◆ EXERCISE REQUIREMENTS ◆
Look below for the line containing "Os estudos mostram que, em doentes com doença" and the line containing "que je ne c"; repeat exactly those two lines and all lines between them, and nothing else.

◆ DATA FOR THIS TASK ◆

____

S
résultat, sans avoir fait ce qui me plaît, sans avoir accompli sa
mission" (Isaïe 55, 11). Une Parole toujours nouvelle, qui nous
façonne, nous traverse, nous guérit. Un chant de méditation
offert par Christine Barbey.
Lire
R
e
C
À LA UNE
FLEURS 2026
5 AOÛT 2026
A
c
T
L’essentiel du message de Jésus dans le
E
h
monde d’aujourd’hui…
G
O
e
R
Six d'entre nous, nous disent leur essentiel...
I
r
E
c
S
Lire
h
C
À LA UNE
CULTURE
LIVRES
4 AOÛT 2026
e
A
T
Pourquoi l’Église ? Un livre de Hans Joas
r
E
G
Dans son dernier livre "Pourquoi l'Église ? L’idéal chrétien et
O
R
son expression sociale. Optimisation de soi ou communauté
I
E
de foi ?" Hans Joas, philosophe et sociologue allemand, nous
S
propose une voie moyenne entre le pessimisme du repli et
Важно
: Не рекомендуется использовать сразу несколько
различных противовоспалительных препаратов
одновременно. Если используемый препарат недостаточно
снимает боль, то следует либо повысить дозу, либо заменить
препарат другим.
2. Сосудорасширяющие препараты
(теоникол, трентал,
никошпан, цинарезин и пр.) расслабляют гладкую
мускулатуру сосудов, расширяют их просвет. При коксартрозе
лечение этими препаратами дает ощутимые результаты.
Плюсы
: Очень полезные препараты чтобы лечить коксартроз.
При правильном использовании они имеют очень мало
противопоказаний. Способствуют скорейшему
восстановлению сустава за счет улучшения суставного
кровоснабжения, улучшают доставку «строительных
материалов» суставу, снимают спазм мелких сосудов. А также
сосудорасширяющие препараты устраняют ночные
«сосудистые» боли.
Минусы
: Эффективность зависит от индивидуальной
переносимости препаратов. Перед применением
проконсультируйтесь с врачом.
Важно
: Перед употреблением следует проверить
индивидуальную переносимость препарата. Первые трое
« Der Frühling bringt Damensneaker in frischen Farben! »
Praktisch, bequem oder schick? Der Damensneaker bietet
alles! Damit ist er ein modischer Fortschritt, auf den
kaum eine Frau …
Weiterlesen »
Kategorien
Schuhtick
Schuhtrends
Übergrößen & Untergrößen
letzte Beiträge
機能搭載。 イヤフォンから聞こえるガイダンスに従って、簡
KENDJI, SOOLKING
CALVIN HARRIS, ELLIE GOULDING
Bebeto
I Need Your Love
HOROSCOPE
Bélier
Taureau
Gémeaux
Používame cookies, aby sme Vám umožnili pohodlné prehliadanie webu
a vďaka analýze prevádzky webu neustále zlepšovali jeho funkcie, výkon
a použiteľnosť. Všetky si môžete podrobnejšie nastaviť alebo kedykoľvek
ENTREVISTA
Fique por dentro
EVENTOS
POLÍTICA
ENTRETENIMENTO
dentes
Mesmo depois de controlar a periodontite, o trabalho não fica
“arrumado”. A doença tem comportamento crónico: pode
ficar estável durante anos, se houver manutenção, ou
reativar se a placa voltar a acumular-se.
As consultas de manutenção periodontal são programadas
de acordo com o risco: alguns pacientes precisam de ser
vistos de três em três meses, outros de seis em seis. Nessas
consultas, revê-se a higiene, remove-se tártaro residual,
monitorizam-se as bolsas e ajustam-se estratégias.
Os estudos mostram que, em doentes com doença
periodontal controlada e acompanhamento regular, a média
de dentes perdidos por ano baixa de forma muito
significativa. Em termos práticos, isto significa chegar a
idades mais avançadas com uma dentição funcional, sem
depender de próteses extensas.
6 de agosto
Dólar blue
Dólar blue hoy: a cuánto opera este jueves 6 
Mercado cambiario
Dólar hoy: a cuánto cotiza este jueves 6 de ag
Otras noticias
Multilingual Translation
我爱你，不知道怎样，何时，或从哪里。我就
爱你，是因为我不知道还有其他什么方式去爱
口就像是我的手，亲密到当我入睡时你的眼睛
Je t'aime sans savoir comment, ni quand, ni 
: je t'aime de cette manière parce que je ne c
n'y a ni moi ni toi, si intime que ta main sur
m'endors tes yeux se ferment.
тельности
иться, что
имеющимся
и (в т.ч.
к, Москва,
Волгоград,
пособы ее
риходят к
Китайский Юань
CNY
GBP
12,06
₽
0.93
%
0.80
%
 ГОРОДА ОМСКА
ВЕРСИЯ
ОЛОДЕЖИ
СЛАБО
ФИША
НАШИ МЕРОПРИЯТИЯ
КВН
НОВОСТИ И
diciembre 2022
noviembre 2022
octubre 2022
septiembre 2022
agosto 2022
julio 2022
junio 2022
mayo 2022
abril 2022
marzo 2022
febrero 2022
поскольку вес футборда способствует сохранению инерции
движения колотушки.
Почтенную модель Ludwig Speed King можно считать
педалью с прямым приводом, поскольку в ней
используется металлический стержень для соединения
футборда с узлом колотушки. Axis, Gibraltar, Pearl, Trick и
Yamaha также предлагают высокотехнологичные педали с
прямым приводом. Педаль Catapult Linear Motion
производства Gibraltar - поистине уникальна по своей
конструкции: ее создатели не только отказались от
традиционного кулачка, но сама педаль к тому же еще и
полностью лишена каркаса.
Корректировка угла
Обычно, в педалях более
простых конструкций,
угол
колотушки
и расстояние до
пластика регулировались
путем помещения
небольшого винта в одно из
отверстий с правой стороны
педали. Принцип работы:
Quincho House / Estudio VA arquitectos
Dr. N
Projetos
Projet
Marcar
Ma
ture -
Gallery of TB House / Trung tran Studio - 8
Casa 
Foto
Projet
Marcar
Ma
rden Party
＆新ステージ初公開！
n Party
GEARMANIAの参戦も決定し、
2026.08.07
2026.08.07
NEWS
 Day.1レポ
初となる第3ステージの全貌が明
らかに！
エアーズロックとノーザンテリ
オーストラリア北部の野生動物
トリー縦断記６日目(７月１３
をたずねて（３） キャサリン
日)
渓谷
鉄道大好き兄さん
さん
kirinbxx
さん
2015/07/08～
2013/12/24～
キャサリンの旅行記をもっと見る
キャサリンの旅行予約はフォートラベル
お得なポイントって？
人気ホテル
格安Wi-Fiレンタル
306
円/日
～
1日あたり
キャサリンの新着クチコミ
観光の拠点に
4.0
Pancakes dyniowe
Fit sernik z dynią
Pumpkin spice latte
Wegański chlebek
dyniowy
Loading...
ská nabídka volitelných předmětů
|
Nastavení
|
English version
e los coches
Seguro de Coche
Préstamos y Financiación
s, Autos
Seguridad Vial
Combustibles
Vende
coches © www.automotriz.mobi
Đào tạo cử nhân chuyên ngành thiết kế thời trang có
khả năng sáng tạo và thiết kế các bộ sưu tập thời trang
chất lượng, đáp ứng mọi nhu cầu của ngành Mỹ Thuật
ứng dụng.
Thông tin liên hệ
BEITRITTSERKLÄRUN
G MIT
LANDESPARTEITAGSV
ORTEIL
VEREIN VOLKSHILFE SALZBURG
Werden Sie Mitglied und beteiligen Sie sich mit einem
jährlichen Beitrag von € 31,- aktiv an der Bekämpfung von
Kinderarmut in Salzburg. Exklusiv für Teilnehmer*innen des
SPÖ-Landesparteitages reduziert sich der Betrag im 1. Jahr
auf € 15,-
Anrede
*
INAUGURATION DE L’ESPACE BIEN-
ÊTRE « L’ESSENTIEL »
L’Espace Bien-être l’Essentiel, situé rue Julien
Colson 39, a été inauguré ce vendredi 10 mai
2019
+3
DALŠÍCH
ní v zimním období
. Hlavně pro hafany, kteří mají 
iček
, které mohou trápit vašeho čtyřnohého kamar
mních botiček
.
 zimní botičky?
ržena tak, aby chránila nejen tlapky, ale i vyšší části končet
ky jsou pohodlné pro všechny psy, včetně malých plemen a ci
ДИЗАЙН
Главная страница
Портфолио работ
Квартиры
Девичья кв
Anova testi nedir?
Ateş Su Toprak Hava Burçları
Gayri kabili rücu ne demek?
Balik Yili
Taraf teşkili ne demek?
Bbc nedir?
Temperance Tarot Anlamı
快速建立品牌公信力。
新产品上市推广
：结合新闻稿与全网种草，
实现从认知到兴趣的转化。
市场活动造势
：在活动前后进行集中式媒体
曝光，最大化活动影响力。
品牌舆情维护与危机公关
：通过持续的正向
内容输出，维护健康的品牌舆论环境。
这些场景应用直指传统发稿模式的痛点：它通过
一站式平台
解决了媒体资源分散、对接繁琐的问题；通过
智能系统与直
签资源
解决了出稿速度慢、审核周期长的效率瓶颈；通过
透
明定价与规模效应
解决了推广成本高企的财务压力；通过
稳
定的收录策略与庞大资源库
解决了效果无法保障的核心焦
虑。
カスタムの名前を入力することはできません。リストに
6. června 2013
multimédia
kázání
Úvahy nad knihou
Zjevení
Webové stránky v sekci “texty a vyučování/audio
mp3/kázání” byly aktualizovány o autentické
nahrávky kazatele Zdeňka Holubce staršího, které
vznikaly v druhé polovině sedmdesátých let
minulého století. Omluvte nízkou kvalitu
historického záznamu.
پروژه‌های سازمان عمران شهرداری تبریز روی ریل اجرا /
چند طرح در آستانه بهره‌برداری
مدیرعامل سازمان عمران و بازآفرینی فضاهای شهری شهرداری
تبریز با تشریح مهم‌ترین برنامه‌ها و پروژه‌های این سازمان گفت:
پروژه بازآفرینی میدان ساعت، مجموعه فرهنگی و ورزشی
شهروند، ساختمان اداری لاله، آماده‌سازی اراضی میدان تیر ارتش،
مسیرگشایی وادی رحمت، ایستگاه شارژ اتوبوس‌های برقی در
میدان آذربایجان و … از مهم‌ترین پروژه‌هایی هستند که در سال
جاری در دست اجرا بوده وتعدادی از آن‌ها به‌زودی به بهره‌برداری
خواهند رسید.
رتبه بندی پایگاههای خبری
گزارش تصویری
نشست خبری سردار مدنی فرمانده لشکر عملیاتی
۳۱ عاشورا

____

◆ WRITTEN REPLY ◆
Os estudos mostram que, em doentes com doença
periodontal controlada e acompanhamento regular, a média
de dentes perdidos por ano baixa de forma muito
significativa. Em termos práticos, isto significa chegar a
idades mais avançadas com uma dentição funcional, sem
depender de próteses extensas.
6 de agosto
Dólar blue
Dólar blue hoy: a cuánto opera este jueves 6 
Mercado cambiario
Dólar hoy: a cuánto cotiza este jueves 6 de ag
Otras noticias
Multilingual Translation
我爱你，不知道怎样，何时，或从哪里。我就
爱你，是因为我不知道还有其他什么方式去爱
口就像是我的手，亲密到当我入睡时你的眼睛
Je t'aime sans savoir comment, ni quand, ni 
: je t'aime de cette manière parce que je ne c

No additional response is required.